REQUIRED ACTION
One part of the entries below is wanted: the lines from the one containing "remplisseuses aseptiques rotatives, réalisant" through the one containing "ivos do programa.". Write those out exactly and nothing else.

※ ※ ※

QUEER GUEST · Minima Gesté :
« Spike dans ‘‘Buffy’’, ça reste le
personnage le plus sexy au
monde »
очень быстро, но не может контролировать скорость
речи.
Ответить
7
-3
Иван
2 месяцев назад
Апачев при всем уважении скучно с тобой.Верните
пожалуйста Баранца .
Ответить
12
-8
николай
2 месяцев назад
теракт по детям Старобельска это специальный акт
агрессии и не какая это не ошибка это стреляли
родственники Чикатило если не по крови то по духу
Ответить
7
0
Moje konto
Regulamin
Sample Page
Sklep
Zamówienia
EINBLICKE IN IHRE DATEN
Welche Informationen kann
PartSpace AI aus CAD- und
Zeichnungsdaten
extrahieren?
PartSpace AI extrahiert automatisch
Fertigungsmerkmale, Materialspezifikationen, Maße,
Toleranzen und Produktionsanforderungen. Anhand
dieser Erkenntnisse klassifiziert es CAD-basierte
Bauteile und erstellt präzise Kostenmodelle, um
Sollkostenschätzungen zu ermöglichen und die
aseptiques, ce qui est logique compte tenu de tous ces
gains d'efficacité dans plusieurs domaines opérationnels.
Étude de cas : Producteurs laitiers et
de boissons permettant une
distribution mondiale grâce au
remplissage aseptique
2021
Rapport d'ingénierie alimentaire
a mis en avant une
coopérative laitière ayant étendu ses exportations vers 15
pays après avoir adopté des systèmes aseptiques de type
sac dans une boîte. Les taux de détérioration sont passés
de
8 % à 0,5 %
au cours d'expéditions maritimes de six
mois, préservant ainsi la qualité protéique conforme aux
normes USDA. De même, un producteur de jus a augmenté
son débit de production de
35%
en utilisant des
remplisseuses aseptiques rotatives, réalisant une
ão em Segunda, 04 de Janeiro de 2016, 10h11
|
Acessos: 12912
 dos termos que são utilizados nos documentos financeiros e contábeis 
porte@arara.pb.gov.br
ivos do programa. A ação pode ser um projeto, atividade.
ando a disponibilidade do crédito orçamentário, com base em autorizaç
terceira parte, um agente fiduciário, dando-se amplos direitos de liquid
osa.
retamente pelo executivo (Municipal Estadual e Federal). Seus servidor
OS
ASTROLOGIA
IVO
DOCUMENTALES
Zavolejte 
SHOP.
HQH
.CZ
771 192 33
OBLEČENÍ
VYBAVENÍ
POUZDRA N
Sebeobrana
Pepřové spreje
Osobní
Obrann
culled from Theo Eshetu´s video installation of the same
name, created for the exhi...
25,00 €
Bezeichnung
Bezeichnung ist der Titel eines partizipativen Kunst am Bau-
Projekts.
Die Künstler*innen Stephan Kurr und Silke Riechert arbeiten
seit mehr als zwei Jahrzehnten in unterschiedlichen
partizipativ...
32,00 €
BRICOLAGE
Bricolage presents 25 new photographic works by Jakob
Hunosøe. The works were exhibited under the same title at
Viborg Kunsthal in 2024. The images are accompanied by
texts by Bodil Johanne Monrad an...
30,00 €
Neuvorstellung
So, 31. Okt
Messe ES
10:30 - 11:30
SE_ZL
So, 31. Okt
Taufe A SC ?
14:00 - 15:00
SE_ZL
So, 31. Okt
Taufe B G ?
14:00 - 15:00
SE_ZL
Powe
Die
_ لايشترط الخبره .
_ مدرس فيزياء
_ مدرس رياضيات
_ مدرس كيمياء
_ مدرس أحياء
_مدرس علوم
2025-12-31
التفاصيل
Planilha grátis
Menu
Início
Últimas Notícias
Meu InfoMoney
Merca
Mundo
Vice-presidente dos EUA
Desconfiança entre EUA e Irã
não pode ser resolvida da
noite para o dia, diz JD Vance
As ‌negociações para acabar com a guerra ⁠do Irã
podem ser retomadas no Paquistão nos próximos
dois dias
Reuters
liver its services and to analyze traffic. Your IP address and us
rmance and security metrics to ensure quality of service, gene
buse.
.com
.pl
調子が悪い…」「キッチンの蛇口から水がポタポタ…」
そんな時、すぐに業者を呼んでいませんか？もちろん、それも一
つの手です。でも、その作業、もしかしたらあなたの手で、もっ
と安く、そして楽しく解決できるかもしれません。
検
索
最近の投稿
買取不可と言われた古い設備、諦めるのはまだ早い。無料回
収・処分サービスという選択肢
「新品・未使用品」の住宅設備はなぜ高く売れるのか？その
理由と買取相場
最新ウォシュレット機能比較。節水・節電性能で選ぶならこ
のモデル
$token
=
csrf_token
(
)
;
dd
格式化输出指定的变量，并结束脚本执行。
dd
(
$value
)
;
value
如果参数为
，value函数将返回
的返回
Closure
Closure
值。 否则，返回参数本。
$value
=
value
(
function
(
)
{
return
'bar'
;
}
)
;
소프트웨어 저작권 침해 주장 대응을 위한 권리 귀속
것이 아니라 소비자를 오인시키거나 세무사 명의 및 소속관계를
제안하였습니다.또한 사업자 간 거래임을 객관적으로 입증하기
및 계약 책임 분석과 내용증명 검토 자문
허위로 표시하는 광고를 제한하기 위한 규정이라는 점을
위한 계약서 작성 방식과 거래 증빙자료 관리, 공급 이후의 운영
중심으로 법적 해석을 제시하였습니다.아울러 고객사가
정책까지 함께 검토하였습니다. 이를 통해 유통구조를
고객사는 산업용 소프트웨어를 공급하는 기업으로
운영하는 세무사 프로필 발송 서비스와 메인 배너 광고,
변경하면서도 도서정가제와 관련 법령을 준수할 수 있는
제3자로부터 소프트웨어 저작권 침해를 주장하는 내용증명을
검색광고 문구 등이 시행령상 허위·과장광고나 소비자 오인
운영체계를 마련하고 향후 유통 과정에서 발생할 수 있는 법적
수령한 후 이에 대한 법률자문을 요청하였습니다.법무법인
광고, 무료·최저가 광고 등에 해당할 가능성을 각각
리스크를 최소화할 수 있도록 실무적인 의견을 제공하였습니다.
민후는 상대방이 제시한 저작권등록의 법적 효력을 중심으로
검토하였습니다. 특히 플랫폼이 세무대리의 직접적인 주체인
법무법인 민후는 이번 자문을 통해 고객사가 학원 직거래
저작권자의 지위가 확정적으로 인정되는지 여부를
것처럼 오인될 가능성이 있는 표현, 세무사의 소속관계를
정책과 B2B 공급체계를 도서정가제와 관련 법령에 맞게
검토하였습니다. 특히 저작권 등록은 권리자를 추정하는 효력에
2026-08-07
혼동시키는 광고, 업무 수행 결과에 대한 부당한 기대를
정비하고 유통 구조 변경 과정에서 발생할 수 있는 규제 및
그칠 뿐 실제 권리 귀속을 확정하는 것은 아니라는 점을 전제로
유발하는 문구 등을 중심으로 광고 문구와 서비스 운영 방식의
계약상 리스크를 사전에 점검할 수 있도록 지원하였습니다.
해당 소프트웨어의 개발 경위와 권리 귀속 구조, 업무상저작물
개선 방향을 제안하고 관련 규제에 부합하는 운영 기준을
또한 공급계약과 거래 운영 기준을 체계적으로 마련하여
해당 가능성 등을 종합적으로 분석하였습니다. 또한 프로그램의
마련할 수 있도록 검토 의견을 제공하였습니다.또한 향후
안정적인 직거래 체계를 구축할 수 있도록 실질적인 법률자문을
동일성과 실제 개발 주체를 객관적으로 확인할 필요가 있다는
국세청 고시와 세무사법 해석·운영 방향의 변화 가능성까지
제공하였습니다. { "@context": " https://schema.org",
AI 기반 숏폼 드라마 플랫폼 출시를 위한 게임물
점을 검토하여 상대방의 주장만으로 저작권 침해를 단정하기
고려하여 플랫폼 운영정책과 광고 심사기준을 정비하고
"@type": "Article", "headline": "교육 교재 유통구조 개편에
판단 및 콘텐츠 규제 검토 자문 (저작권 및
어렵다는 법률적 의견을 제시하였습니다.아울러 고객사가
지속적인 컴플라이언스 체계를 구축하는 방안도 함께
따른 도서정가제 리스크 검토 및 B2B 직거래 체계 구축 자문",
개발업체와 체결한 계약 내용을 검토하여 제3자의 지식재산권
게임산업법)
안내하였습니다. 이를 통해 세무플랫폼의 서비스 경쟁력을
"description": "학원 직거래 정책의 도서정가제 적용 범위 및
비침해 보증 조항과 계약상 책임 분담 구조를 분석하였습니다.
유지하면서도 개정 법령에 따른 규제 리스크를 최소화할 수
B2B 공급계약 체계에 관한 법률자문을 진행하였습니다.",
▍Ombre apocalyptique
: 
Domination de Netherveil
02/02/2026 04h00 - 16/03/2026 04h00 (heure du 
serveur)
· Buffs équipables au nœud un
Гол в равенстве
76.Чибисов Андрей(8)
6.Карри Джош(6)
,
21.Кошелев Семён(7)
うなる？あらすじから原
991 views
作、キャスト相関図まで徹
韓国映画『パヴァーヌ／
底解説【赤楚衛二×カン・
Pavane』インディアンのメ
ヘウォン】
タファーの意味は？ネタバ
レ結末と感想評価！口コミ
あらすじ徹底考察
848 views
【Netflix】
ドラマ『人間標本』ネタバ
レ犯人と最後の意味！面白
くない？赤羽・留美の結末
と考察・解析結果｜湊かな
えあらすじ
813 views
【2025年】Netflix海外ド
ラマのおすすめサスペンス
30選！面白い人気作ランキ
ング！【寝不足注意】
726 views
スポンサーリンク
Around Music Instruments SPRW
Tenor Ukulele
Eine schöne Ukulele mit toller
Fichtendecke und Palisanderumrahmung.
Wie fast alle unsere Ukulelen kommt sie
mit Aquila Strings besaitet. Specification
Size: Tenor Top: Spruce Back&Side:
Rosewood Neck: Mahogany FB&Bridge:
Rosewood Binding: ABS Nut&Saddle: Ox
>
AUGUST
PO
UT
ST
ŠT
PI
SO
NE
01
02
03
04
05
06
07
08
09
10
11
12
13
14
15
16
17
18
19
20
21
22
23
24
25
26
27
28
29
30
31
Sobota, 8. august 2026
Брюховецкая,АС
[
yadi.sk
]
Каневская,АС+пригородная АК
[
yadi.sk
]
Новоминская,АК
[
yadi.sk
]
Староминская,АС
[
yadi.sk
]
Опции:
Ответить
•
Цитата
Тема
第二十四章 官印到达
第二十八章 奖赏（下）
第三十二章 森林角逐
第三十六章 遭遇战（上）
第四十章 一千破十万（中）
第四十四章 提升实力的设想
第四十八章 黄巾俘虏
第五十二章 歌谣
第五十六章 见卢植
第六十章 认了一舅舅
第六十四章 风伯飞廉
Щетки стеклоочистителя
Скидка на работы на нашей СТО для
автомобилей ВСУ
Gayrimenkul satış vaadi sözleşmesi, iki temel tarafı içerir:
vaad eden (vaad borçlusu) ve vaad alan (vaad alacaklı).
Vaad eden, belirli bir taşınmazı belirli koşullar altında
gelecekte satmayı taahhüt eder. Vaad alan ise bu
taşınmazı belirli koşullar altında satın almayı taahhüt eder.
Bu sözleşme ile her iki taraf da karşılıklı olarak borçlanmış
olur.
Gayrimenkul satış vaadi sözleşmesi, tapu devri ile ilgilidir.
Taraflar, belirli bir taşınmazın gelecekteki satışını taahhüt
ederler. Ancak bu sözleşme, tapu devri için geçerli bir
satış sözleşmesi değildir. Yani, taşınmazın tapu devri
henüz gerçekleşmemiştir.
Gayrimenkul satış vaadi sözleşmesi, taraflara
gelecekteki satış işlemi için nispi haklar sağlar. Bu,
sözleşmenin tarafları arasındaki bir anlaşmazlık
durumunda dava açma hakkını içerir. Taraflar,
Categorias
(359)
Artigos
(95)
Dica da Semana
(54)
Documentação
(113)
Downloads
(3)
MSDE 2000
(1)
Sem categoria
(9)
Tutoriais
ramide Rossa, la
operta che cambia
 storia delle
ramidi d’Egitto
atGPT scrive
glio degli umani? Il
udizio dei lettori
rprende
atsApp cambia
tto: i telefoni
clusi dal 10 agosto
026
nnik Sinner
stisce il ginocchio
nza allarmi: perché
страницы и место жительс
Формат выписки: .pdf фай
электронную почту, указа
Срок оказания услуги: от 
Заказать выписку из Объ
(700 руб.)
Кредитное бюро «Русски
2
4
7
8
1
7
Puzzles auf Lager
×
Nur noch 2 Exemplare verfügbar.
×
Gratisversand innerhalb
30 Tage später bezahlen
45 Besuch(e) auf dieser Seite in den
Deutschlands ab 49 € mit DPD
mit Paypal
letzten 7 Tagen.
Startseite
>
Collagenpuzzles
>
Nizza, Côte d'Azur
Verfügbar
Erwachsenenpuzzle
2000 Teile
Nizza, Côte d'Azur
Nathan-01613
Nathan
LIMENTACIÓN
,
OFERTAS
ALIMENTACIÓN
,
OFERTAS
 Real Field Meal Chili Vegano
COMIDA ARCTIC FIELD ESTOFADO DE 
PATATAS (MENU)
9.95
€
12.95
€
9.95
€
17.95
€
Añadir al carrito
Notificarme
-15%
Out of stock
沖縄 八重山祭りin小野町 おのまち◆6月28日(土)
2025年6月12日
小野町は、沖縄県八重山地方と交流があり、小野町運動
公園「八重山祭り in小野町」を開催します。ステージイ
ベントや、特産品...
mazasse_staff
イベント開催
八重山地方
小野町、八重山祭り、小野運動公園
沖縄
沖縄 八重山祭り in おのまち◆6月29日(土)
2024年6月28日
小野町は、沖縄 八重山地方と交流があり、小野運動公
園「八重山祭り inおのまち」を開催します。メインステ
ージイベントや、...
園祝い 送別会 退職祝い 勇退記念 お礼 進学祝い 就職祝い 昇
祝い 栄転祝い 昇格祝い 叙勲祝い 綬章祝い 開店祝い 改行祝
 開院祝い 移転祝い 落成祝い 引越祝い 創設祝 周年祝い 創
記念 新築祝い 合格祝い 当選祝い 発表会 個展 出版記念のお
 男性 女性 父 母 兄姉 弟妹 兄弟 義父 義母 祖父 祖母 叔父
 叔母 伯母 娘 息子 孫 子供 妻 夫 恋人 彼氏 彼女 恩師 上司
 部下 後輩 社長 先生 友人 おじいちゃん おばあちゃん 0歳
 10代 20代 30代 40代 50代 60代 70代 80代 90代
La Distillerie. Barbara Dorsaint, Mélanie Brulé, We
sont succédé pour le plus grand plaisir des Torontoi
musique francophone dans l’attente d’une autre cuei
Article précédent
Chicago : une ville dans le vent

※ ※ ※

ANSWER BOX
remplisseuses aseptiques rotatives, réalisant une
ão em Segunda, 04 de Janeiro de 2016, 10h11
|
Acessos: 12912
 dos termos que são utilizados nos documentos financeiros e contábeis 
porte@arara.pb.gov.br
ivos do programa. A ação pode ser um projeto, atividade.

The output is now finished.